If two elements a and b in a field extension L/K are algebraic in K and have the same minimal polynomial, prove that $K(a)=K(b)$

Question

I have a field extension $L/K$ and two elements $a,b \in K$, which are algebraic over $K$ and both have the same minimal polynomial, and need to prove that then $K(a)=K(b)$. I can see how this can be true but can't formally prove it.
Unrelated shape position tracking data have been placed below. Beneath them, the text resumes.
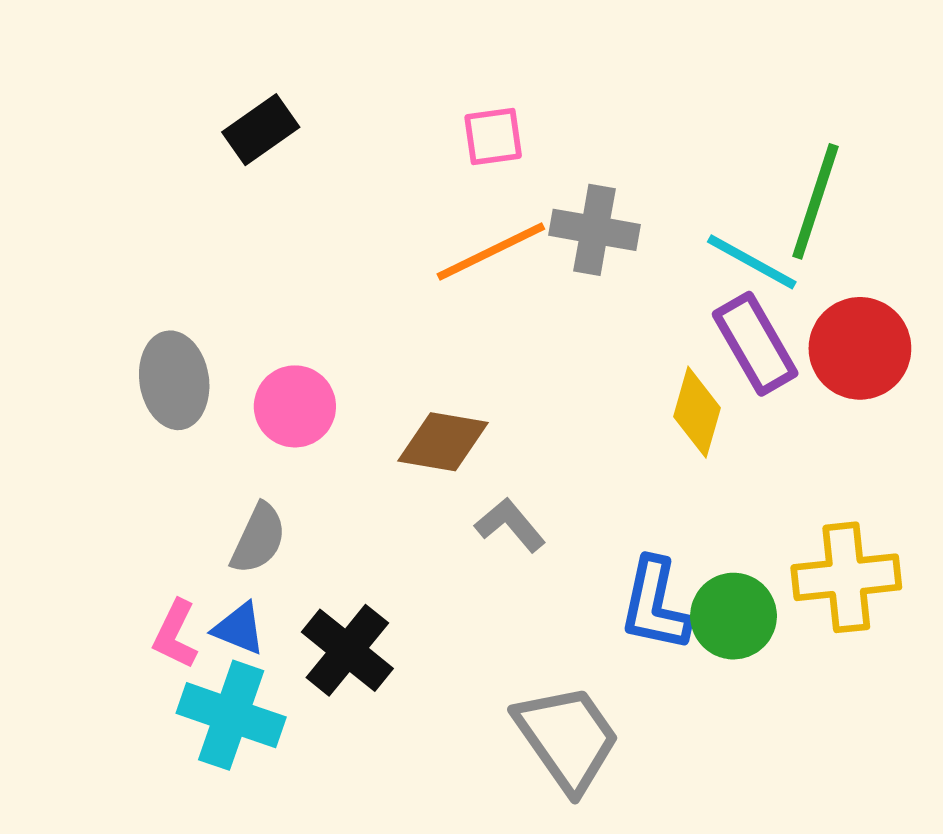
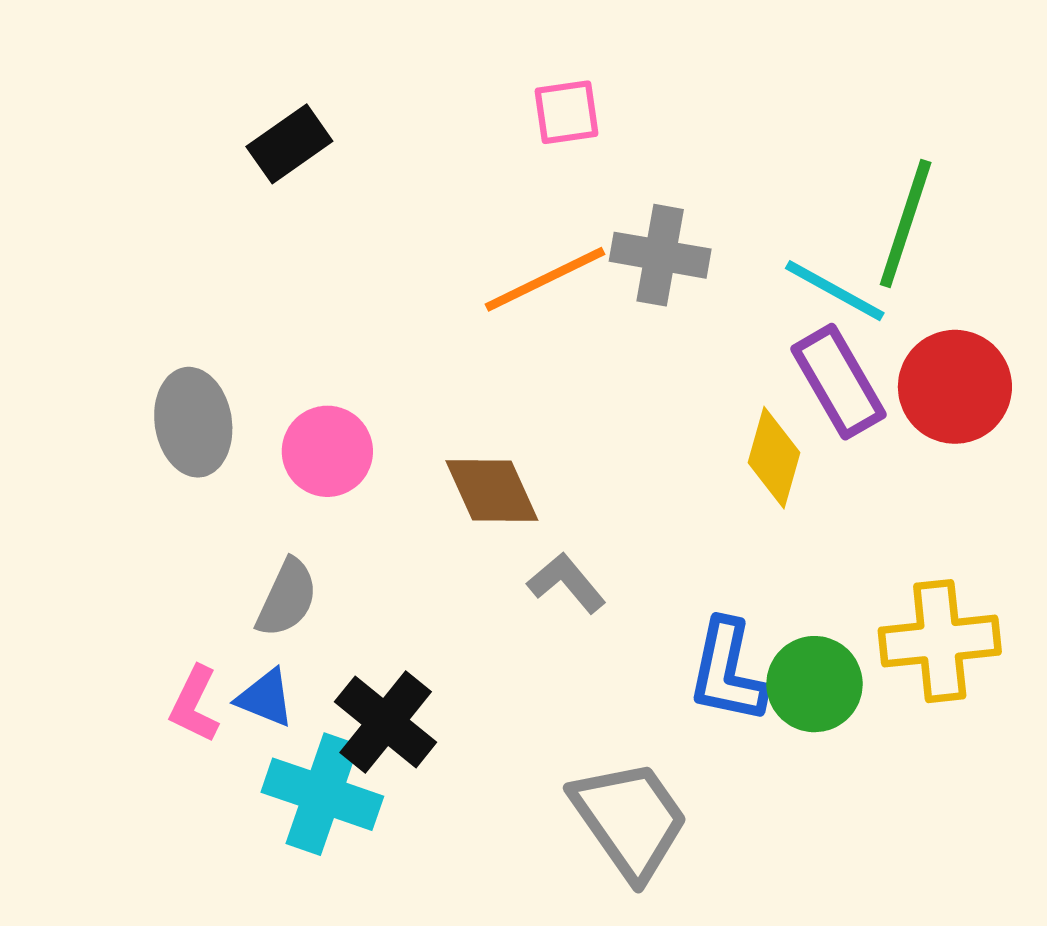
pink square: (493, 136) -> (567, 112), moved
brown diamond: (443, 442) -> (492, 491), turned 56
cyan cross: (231, 715) -> (322, 794), moved

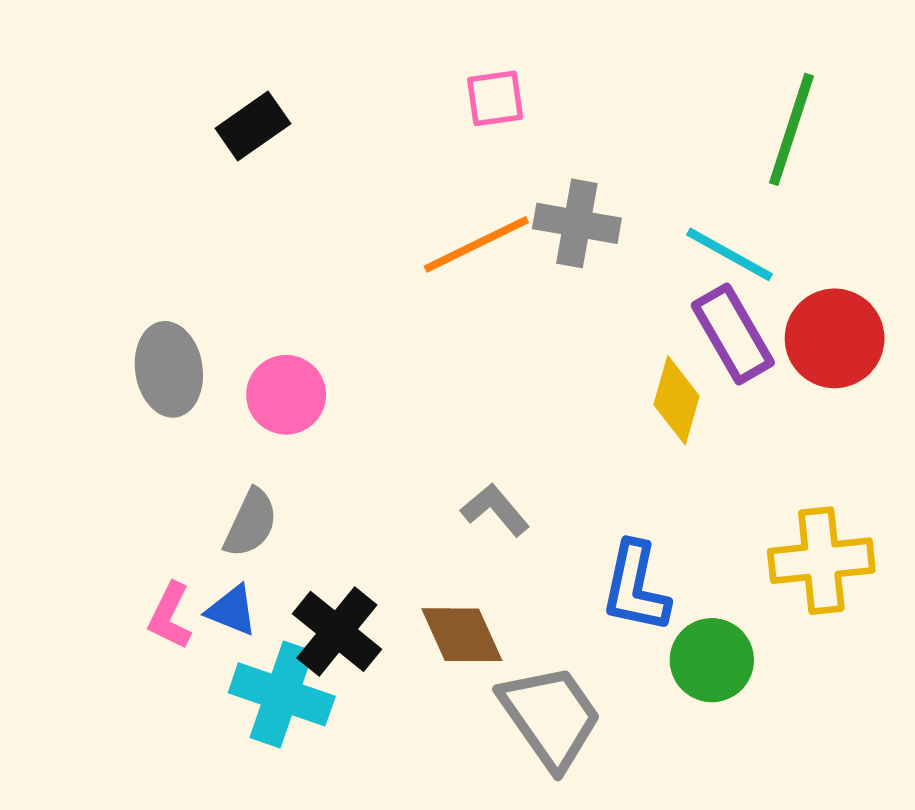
green line: (906, 224) -> (791, 129), moved
brown diamond: (492, 491) -> (462, 635), moved
green circle: (814, 684) -> (712, 660), moved

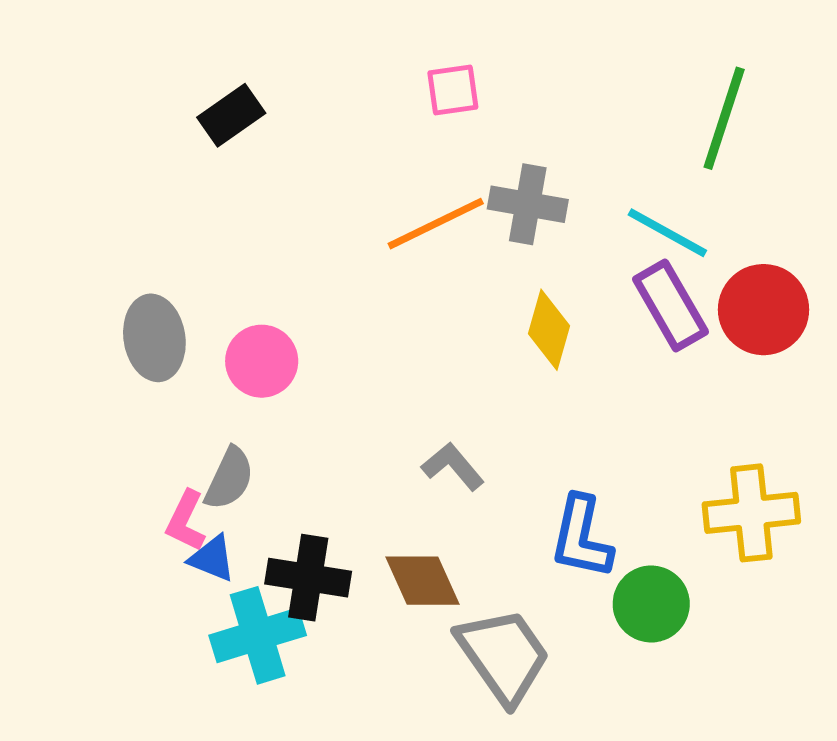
yellow diamond: (676, 400) -> (549, 330), moved
pink L-shape: (170, 616) -> (186, 521), moved
black cross: (337, 631) -> (308, 578), turned -30
cyan cross: (282, 694) -> (258, 635), turned -36

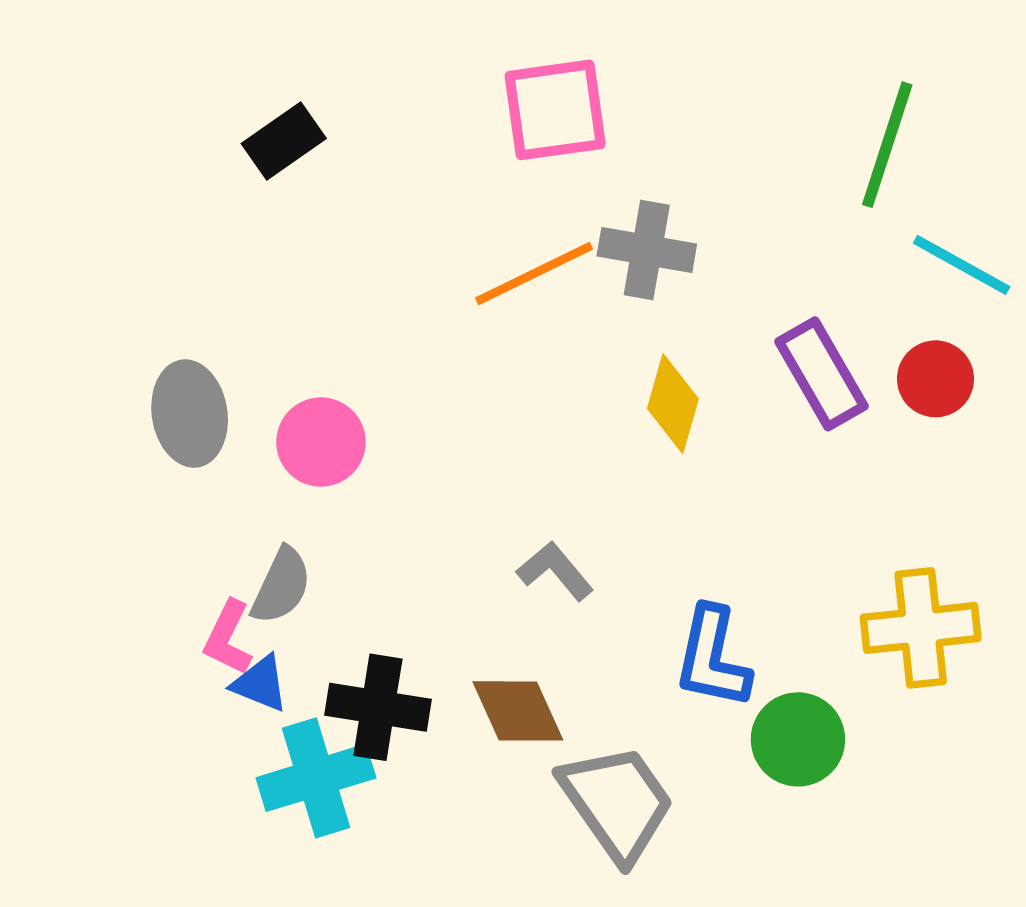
pink square: (453, 90) -> (555, 110), size x1.6
cyan line: (667, 233) -> (962, 265), moved
red circle: (764, 310) -> (936, 379), size x0.7

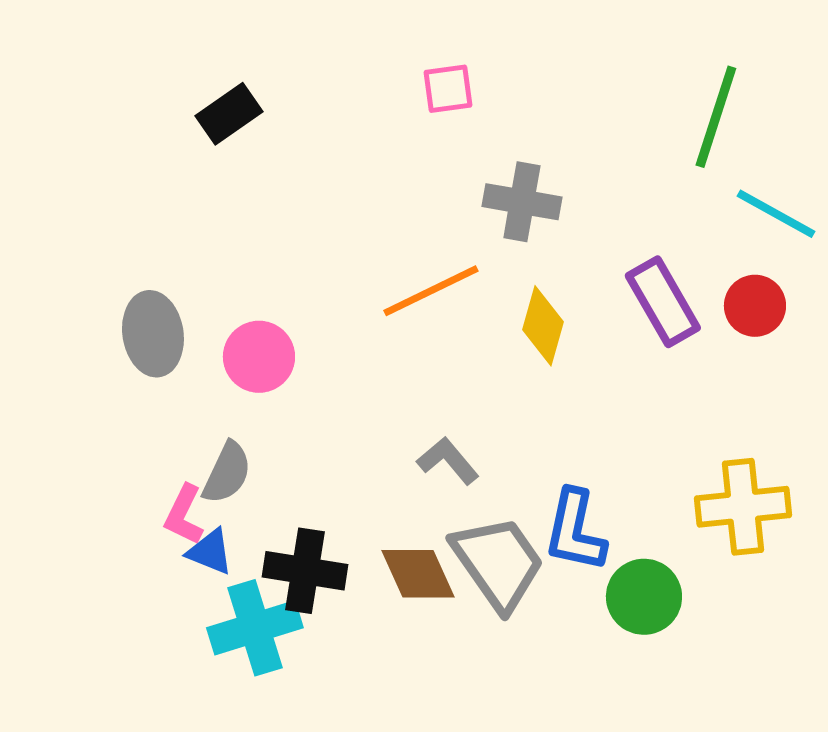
pink square: (555, 110) -> (448, 89), size x0.6
orange line: (534, 274) -> (431, 291), moved
gray trapezoid: (617, 803) -> (498, 563), moved

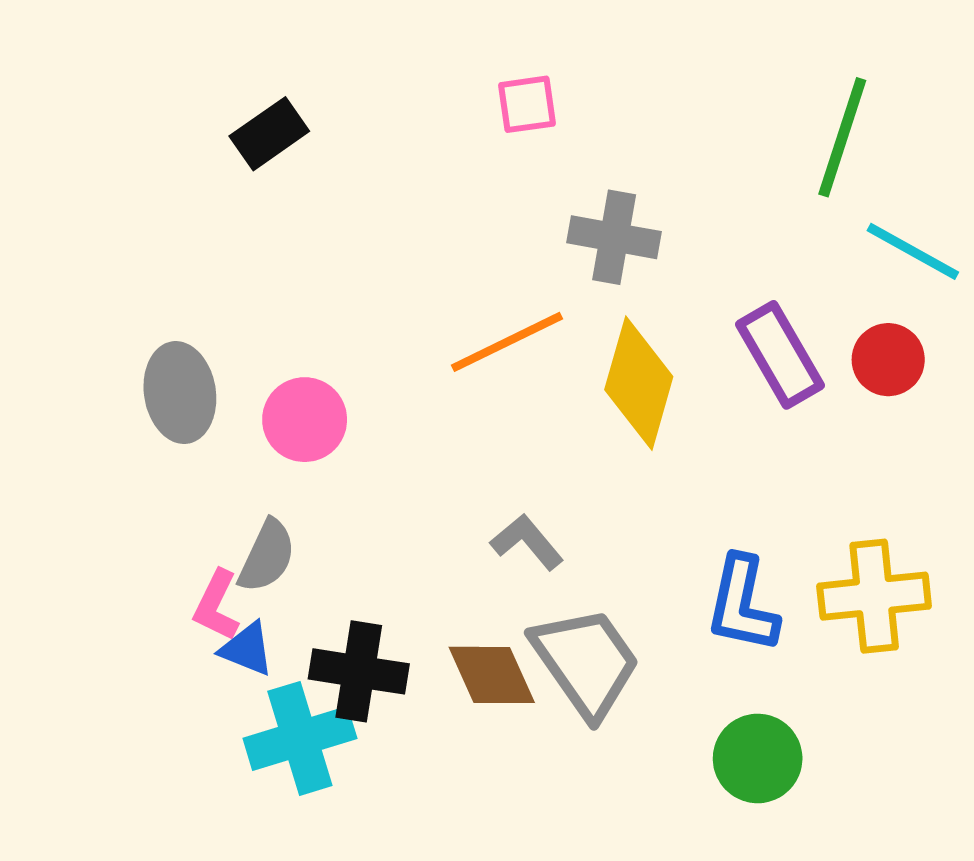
yellow diamond: (543, 326) -> (639, 383), size x1.4
blue L-shape: (575, 531) -> (742, 604), moved
green circle: (644, 597) -> (758, 758), moved

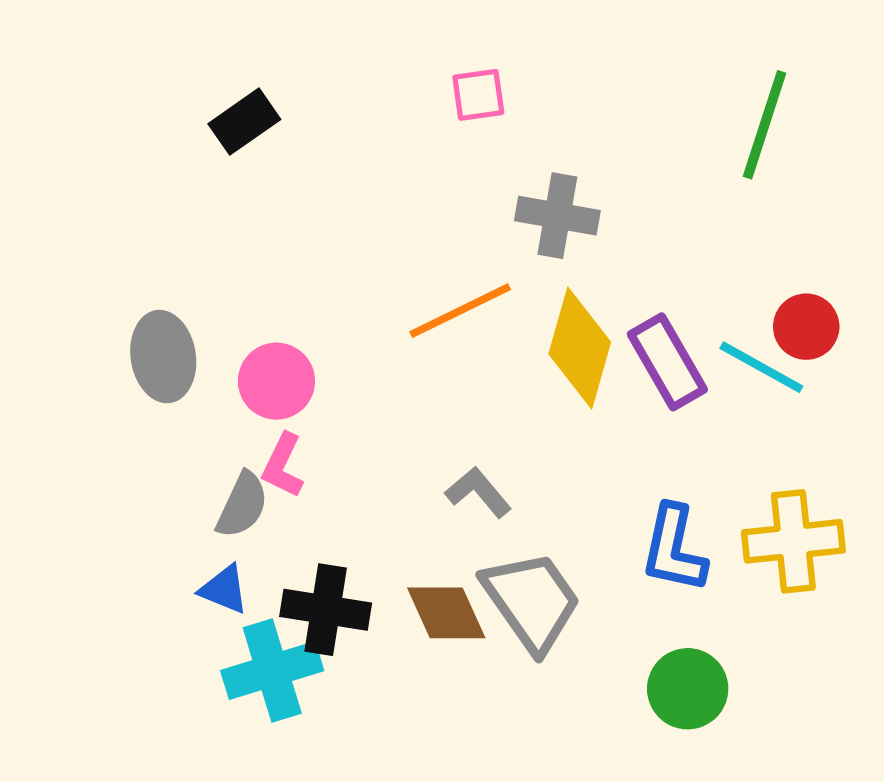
cyan line: (913, 251) -> (761, 367), moved
purple rectangle: (780, 355) -> (667, 362), moved
pink L-shape: (216, 606) -> (283, 465), moved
Should I use the fact that both minimal polynomials are irreducible in $K$?

Answer 1

They are isomorphic, but not necessarily equal.

If $p(x)$ is the common minimal polynomial, then $$ K(a) \cong K[x]/(p(x)) \cong K(b) $$

However, it may happen that $K(a) \neq K(b)$ : For instance if $p(x) =x^3 - 2 \in \mathbb{Q}[x]$, taking $L = \overline{\mathbb{Q}}$, you can check that $$ \mathbb{Q}(\sqrt[3]{2}) \neq \mathbb{Q}(\alpha) $$ where $\alpha$ is a complex root of $p(x)$

To require that $K(a) = K(b)$ for all roots $b$ of $p(x)$ is to say that $K(a)$ is the splitting field of $p(x)$.

Answer 2

The assertion is not true: let $K:=\mathbb{Q}$ and consider the polynomial $x^3-2$. It is irreducible over $\mathbb{Q}$ and is thus the minimal polynomial of each of its roots in $L:=\mathbb{C}$. However it has a real root $a$, thus $\mathbb{Q}(a)\subset\mathbb{R}$, while its other roots are non-real.